Below are entries; count the lines among them that contain the word "Revision", and give only the count.

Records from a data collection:
Content starts

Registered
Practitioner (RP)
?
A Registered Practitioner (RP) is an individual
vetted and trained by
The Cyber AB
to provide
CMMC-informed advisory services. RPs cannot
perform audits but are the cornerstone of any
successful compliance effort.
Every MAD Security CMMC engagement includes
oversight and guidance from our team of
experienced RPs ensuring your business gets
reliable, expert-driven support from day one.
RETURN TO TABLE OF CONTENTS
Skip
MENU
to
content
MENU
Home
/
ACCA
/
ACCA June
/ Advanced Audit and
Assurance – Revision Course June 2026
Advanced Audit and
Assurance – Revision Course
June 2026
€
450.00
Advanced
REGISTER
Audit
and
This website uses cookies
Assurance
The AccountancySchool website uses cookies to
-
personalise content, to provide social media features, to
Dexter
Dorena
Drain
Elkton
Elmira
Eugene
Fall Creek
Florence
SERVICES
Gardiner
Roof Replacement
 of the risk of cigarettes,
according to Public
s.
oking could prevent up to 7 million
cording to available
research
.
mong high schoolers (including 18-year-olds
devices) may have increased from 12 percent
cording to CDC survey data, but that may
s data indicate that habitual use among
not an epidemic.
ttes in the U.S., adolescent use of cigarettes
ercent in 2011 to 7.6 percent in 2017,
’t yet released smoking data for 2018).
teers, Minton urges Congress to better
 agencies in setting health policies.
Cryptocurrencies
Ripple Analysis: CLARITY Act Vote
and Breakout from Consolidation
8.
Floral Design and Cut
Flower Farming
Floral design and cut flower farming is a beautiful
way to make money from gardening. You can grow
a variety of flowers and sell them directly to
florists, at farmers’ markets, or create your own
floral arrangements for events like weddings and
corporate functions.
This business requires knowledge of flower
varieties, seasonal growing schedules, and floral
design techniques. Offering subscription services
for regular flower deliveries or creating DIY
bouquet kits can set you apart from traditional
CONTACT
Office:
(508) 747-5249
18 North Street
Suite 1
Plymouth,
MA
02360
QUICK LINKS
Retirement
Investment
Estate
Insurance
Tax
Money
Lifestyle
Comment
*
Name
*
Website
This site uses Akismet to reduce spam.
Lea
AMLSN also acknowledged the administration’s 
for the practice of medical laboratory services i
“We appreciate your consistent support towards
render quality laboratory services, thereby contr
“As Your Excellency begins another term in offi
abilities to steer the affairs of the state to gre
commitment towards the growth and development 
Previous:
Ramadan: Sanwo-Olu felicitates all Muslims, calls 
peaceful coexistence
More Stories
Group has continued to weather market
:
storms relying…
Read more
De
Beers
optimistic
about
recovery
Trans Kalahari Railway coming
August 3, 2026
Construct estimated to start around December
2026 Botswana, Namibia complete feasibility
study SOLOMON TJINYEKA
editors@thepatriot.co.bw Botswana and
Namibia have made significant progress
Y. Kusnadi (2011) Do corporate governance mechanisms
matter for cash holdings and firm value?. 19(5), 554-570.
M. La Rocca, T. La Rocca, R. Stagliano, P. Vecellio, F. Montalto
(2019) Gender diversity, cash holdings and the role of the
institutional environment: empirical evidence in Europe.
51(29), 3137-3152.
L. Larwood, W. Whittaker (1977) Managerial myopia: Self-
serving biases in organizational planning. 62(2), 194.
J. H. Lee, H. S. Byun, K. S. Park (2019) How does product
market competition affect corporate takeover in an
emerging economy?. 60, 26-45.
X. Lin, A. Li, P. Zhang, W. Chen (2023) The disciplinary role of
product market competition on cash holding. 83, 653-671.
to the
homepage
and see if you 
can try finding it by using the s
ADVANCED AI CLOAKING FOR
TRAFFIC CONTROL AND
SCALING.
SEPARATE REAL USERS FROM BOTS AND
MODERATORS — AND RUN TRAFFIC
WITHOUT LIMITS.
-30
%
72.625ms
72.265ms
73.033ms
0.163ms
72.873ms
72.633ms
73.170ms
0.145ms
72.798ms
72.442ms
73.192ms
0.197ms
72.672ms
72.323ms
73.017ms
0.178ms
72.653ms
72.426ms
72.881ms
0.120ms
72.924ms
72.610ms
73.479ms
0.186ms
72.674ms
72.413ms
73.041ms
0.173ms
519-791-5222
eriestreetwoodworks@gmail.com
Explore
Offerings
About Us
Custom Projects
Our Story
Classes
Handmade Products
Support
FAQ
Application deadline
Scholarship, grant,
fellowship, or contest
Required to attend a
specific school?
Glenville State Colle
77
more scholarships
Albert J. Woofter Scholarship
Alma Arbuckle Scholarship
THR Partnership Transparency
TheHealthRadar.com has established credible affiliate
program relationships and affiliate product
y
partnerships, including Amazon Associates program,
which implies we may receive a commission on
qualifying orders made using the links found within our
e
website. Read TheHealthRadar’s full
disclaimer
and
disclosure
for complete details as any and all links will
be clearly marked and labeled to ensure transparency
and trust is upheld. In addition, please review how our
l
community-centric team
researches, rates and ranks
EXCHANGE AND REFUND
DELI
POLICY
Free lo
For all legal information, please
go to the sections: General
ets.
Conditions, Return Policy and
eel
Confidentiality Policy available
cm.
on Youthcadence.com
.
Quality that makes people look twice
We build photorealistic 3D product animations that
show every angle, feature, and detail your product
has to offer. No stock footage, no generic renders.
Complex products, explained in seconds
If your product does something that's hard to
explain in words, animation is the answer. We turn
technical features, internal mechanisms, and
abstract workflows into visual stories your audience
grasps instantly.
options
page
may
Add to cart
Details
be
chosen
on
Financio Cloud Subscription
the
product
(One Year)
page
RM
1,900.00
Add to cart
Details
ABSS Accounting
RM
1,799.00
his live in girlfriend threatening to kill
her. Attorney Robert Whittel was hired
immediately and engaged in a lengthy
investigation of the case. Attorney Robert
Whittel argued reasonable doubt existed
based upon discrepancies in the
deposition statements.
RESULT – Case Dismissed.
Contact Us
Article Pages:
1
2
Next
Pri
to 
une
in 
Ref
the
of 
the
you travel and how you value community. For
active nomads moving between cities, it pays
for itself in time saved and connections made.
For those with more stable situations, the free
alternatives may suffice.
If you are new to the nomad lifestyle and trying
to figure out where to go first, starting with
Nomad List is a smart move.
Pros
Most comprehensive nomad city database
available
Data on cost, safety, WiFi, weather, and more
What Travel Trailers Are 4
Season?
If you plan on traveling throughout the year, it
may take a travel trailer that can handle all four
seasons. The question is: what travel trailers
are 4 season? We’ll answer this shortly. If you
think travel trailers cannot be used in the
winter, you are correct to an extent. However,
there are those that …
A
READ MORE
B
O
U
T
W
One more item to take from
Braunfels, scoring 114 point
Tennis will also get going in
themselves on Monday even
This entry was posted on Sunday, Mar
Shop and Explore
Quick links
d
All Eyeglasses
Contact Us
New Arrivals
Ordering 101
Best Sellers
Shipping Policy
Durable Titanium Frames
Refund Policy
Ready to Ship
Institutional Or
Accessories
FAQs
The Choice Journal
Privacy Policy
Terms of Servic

Content ends

* **REPLY**: 2